Materials provided »
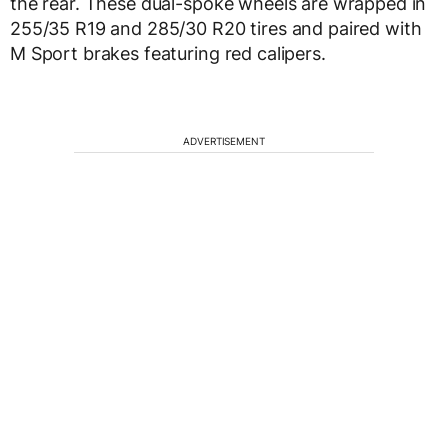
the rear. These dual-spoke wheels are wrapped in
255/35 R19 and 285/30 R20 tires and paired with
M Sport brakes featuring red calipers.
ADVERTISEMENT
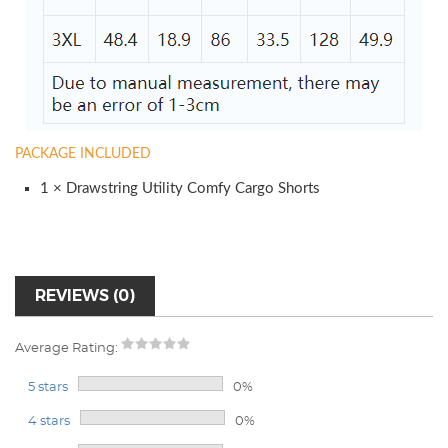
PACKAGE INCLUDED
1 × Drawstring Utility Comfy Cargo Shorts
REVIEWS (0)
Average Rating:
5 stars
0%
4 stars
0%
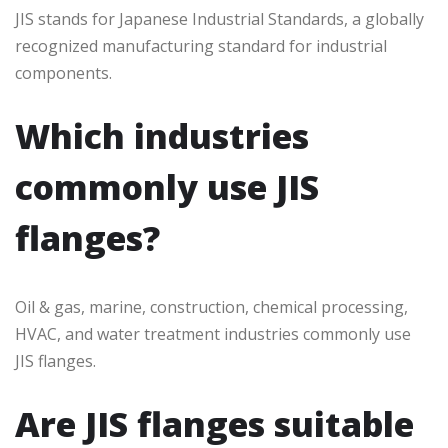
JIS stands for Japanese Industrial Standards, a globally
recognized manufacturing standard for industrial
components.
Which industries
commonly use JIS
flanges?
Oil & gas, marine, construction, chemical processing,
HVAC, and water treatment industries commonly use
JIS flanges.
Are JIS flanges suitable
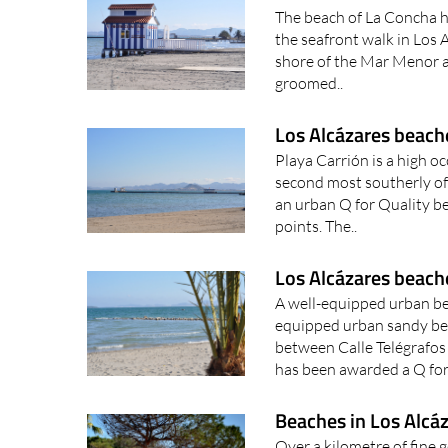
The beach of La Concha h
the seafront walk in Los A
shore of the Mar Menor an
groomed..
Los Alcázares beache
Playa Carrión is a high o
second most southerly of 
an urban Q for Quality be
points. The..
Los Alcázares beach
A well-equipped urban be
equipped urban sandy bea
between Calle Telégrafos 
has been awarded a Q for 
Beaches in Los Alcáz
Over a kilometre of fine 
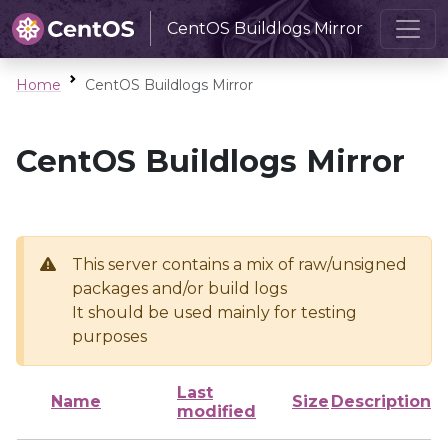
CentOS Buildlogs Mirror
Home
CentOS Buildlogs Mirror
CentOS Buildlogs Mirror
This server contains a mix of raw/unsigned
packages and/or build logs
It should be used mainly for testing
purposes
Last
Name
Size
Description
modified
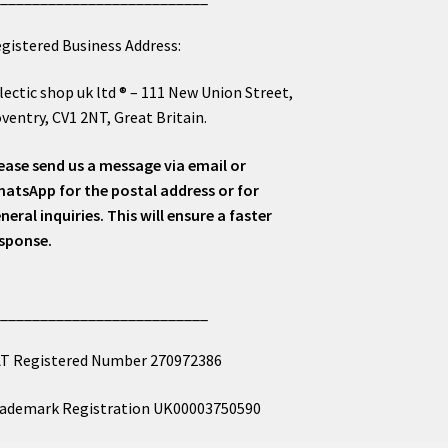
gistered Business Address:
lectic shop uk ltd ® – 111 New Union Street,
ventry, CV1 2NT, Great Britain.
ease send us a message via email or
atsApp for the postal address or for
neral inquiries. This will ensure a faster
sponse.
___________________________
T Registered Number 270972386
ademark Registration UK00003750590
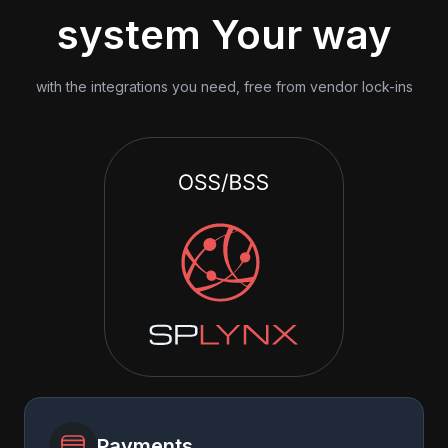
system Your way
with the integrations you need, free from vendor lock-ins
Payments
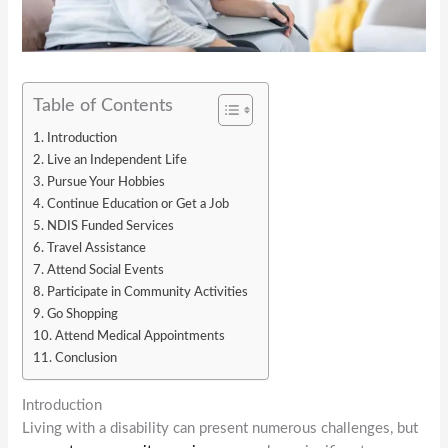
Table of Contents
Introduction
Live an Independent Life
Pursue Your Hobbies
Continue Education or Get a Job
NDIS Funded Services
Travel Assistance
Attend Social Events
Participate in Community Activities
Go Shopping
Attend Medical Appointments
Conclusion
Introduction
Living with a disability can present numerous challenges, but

...

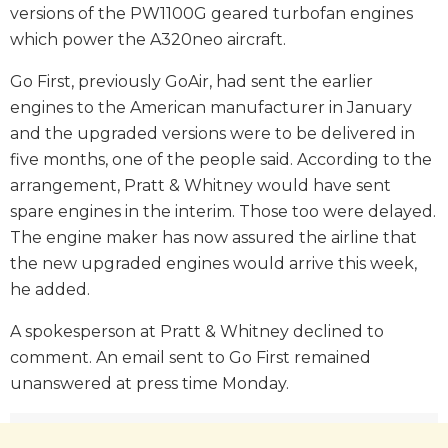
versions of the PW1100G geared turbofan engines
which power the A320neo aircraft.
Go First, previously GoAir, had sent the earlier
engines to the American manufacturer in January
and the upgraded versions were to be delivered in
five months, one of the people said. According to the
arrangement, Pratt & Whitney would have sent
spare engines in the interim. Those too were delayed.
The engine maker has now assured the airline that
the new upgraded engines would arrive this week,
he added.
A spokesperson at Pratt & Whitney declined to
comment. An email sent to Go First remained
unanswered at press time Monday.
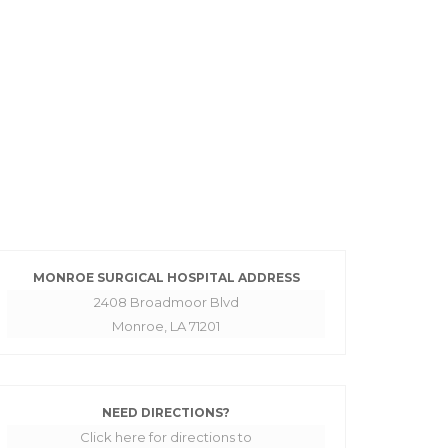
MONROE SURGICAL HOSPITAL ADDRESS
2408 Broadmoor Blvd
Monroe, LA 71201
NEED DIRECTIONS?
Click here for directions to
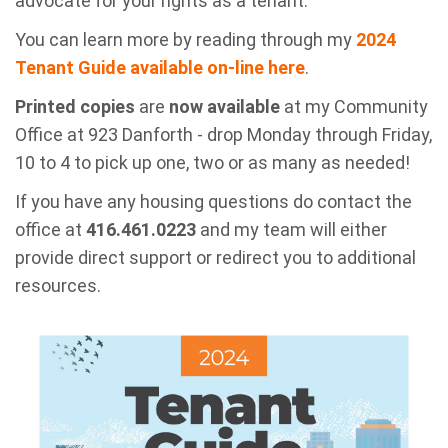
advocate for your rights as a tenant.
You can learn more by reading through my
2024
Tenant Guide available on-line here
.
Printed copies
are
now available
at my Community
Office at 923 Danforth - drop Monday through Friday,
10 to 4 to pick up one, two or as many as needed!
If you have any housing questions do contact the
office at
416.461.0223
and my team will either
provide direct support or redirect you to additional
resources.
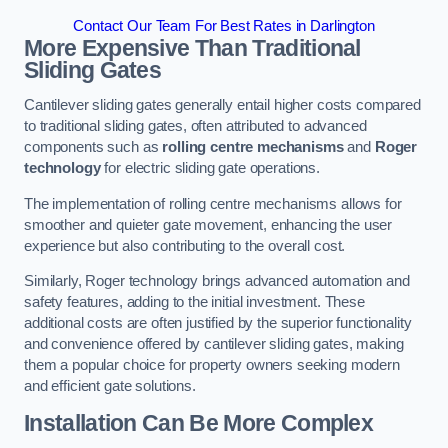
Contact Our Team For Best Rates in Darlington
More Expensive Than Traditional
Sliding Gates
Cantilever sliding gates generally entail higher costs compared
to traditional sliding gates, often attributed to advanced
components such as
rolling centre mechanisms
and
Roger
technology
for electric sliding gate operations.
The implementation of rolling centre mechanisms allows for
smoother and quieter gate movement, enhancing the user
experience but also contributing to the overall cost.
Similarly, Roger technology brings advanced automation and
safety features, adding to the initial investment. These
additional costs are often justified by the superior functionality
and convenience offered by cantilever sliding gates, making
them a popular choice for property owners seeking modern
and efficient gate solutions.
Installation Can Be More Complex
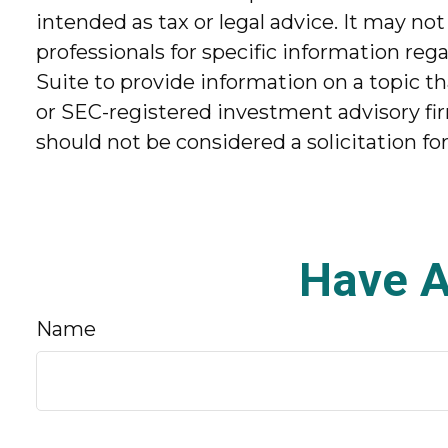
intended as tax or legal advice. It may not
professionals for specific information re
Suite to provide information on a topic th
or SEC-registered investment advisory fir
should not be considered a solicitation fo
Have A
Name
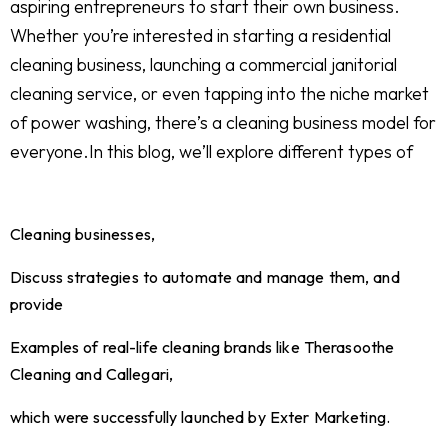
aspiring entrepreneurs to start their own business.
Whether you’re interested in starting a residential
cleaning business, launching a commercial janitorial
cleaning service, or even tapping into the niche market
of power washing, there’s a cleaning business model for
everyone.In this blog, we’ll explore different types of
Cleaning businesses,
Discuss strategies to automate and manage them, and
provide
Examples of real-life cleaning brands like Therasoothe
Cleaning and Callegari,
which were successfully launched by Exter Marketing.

To do » Output exactly the lines of the listing above that start with the one holding "the rear. These" and go on through the one holding "the seafront walk in Los A"; leave the pictures out.

Answer section »
the rear. These dual-spoke wheels are wrapped in
255/35 R19 and 285/30 R20 tires and paired with
M Sport brakes featuring red calipers.
ADVERTISEMENT
PACKAGE INCLUDED
1 × Drawstring Utility Comfy Cargo Shorts
REVIEWS (0)
Average Rating:
5 stars
0%
4 stars
0%
JIS stands for Japanese Industrial Standards, a globally
recognized manufacturing standard for industrial
components.
Which industries
commonly use JIS
flanges?
Oil & gas, marine, construction, chemical processing,
HVAC, and water treatment industries commonly use
JIS flanges.
Are JIS flanges suitable
The beach of La Concha h
the seafront walk in Los A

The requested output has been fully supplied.